We are transparent whether we work from the soul or not. We can choose to keep playing the game or we can choose to just be real and carry on without a care as to what anyone thinks. Being genuine is easy. It actually takes all the pressure off, because it take takes a lot of energy and effort to put on a persona. And if we’re being an actor, we’re constantly reviewing our performance and we cringe at any flaws and vulnerabilities that leaked out. This is the old way.
The new now tells us to tread lightly, be light, be the light. That light burns away the old residues of outdated information. We can move away quickly from old patterns by just being. Without judging ourselves and without worrying about being judged by others.
This biggest challenge in all of this is that our relationships will change. We will connect with people who are moving into the new way at our pace, and we will end up changing many of the current close relationships we’ve had up until this moment.
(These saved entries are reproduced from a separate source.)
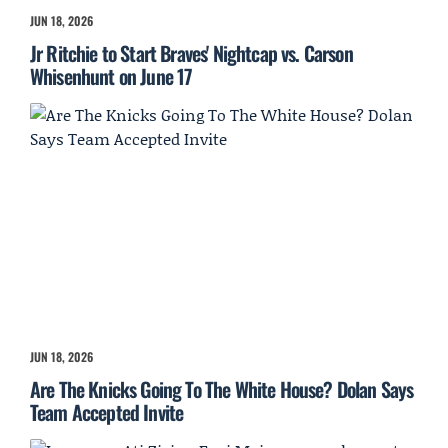
JUN 18, 2026
Jr Ritchie to Start Braves' Nightcap vs. Carson
Whisenhunt on June 17
JUN 18, 2026
Are The Knicks Going To The White House? Dolan Says
Team Accepted Invite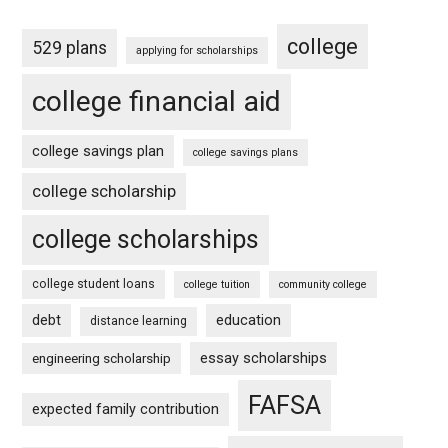
college
529 plans
applying for scholarships
college financial aid
college savings plan
college savings plans
college scholarship
college scholarships
college student loans
college tuition
community college
debt
education
distance learning
essay scholarships
engineering scholarship
FAFSA
expected family contribution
Long time relationships may loosen up while each person goes at a different pace and finds others to connect with there. This is not a bad thing, but it’s a thing that is hard to imagine for fear of grief.
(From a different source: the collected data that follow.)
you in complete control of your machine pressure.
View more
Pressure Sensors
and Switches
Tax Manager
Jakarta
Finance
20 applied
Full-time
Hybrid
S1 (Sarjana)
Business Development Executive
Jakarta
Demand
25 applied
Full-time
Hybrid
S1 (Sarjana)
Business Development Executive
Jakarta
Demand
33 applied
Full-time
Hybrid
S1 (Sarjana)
In a situation where the world seems like it is in chaos, we sit in stillness in front of screens and we communicate with each other. We connect. We feel a sense of ease that we’re all going through the same challenges. That’s a huge positive and it’s the very thing that will bring about change in our cultural ideals and communication.
We don’t have to be in the same city or country to lift the vibration and co-create the new now, which includes sustainable living and survival by way of cooperation and sharing. A reality free from the fear of one another. A reality where people don’t mind being transparent, and they don’t feel judged.
It’s possible, and we are closer to it than we think.